_DATA SHOWN:_
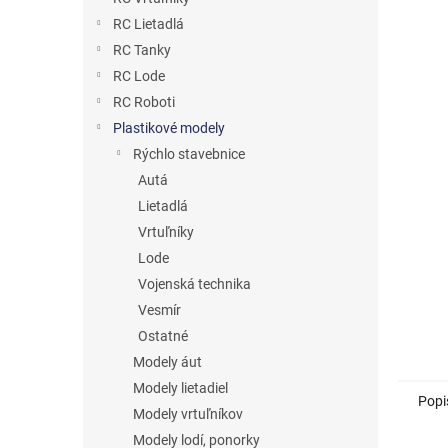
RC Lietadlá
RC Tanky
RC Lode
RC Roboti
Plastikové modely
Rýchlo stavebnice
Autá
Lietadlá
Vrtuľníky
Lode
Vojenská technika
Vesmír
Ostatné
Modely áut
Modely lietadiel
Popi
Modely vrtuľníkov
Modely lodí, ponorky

_PROBLEM REQUIREMENTS:_
Write out the records once more, exactly as they stand, with no images.

_TASK SOLUTION:_
RC Lietadlá
RC Tanky
RC Lode
RC Roboti
Plastikové modely
Rýchlo stavebnice
Autá
Lietadlá
Vrtuľníky
Lode
Vojenská technika
Vesmír
Ostatné
Modely áut
Modely lietadiel
Popi
Modely vrtuľníkov
Modely lodí, ponorky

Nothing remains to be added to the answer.